DimensionUnion européenne (Règlement 1223/2009)États-Unis (MoCRA, 2022)
LogiqueConformité a priori, documentation lourde avant mise sur le marchéEnregistrement des acteurs, contrôle a posteriori
Acte préalableNotification CPNP obligatoire avant commercialisationEnregistrement de l'établissement + listing des produits
ResponsablePersonne Responsable (personne morale établie dans l'UE)Responsible Person + US Agent obligatoire pour les sites étrangers
DossierDIP (Dossier d'Information Produit) conservé 10 ansDocumentation détenue par le Responsible Person, accessible à la FDA
Évaluation de sécuritéRapport sur la sécurité signé par un évaluateur qualifiéPas d'évaluateur imposé, mais obligation de « substantiation » des allégations
SubstancesAnnexe II : plus de 1 600 substances interditesUne dizaine de substances interdites ou restreintes au niveau fédéral
Effets indésirablesCosmétovigilance, dont la ANSM en FranceSignalement des événements indésirables graves à la FDA

Le point clé à retenir : l'Europe documente avant, les États-Unis documentent pour pouvoir répondre après. Un dossier construit pour le marché américain ne couvre généralement pas 30 % de ce qu'exige le marché européen.
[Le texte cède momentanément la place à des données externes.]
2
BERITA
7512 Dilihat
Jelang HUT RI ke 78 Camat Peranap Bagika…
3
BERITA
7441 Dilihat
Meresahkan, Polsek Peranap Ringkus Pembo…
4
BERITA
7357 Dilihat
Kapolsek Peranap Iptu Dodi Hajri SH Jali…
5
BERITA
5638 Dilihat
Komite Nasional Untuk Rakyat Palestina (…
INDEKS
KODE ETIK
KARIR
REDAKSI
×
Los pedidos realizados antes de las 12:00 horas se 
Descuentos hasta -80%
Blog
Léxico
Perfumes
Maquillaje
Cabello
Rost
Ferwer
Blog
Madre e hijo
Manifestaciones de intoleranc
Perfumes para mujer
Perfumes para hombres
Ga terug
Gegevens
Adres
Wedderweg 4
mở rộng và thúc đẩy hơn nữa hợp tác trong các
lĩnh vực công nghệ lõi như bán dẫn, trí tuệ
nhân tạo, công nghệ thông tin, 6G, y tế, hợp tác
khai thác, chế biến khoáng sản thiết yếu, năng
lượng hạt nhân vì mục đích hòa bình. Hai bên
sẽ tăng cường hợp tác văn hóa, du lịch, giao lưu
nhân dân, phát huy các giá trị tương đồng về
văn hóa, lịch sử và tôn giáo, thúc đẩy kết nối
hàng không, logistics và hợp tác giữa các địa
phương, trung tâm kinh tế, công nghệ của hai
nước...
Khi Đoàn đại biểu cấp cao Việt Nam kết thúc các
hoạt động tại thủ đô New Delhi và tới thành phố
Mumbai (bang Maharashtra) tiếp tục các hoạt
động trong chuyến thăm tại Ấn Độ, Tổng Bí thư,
Première décision : qui sera votre Personne Responsable ?

Avant même de parler formule, posez cette question. Sans Personne Responsable identifiée et acceptante, aucune notification CPNP n'est possible, et donc aucune mise sur le marché légale dans l'Union.

Trois options s'offrent à vous :

  1. Votre propre société. C'est le cas le plus courant pour une marque française qui importe : votre entreprise est établie dans l'Union, elle peut être Personne Responsable. C'est gratuit, mais vous assumez pleinement la charge documentaire et la responsabilité pénale en cas de manquement.
  2. Un prestataire tiers. Des sociétés spécialisées (consultants réglementaires, sociétés de « RP as a service ») endossent ce rôle moyennant une redevance annuelle par référence. Utile quand vous n'avez pas de structure européenne ou quand vous lancez un premier test marché.
  3. Votre façonnier… rarement. La plupart des usines chinoises n'ont pas d'entité juridique dans l'Union et ne peuvent donc pas être Personne Responsable. Méfiez-vous des promesses floues : une « filiale européenne » qui n'est qu'une boîte aux lettres ne protège personne.
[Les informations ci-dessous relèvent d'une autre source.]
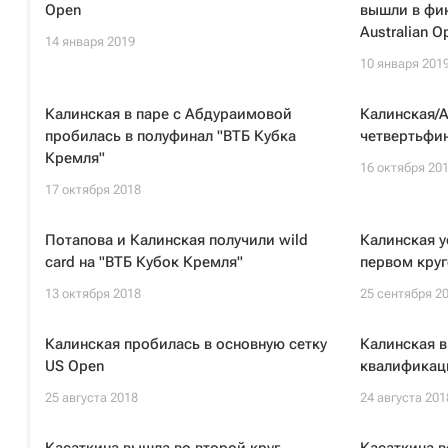
Open
вышли в фи
Australian O
14 января 2019
10 января 201
Калинская в паре с Абдураимовой
Калинская/
пробилась в полуфинал "ВТБ Кубка
четвертьфин
Кремля"
16 октября 20
17 октября 2018
Потапова и Калинская получили wild
Калинская у
card на "ВТБ Кубок Кремля"
первом круг
13 октября 2018
25 сентября 2
Калинская пробилась в основную сетку
Калинская 
US Open
квалификац
25 августа 2018
24 августа 201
Pour un produit importé, le principe est clair : l'importateur est en principe la Personne Responsable, mais il peut mandater par écrit une autre personne établie dans l'Union, qui doit accepter ce mandat par écrit. Ce mandat n'est pas une formalité administrative : il déplace la responsabilité, pas le risque commercial.
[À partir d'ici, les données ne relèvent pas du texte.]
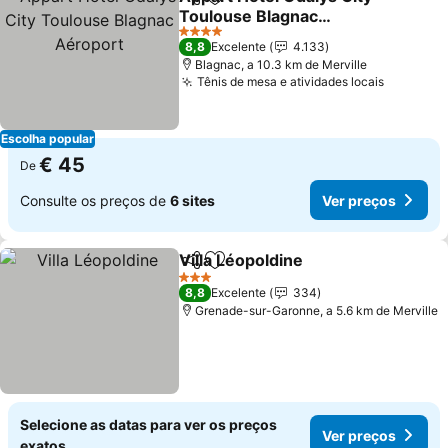
Partilhar
Adicionar aos favoritos
Toulouse Blagnac
Aéroport
4 Estrelas
8,8
Excelente
4.133
Blagnac, a 10.3 km de Merville
Tênis de mesa e atividades locais
Escolha popular
€ 45
De
Consulte os preços de
6 sites
Ver preços
Villa Léopoldine
Partilhar
Adicionar aos favoritos
3 Estrelas
8,8
Excelente
334
Grenade-sur-Garonne, a 5.6 km de Merville
Selecione as datas para ver os preços
Ver preços
exatos.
⚠️ Piège classique : la Suisse. Un fabricant ou un distributeur suisse n'est pas dans l'Union. Un produit destiné au marché suisse a besoin d'une personne responsable en Suisse ; un produit destiné à l'Union a besoin d'une Personne Responsable dans l'Union. Les deux ne sont pas interchangeables. Même chose pour le Royaume-Uni depuis le Brexit : il faut une UK Responsible Person distincte.

CPNP, DIP et rapport sur la sécurité : la mécanique documentaire

Les six étapes de la notification

Le portail CPNP (Cosmetic Products Notification Portal) est le point de passage obligé. Voici la séquence réelle, dans l'ordre.

Étape 1 — Désigner la Personne Responsable et formaliser le mandat. Sans cela, rien ne démarre.

Étape 2 — Cribler la formule contre les annexes européennes. C'est le travail le plus rentable, car il doit être fait avant la production, pas après. Votre usine doit vous fournir la formule qualitative et quantitative complète, avec les numéros CAS et les noms INCI. Chaque ingrédient est confronté à l'Annexe II (interdites), l'Annexe III (restrictions d'usage et de concentration), l'Annexe IV (colorants autorisés), l'Annexe V (conservateurs autorisés) et l'Annexe VI (filtres UV autorisés).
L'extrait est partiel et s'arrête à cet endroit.